### The task:
Scan the records and identify every line in which the string "that" occurs, then return those lines.

### Exercise data:
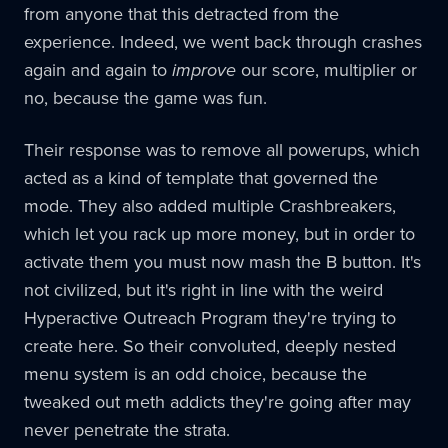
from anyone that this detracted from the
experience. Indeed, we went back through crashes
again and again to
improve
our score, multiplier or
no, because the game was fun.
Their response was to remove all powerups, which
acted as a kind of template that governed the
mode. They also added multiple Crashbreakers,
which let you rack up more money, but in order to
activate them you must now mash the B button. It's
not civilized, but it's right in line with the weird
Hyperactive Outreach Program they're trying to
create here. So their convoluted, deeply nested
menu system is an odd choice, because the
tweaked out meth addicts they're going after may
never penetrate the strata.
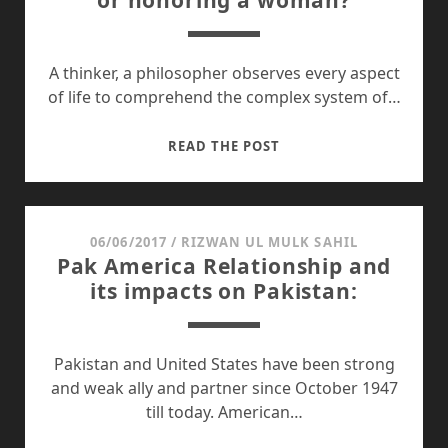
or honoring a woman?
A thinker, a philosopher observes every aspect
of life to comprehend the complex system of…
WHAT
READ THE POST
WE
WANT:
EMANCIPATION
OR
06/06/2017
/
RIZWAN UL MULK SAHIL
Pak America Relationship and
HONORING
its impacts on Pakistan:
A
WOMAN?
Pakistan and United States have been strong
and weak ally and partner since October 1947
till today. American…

### Your solution:
from anyone that this detracted from the
acted as a kind of template that governed the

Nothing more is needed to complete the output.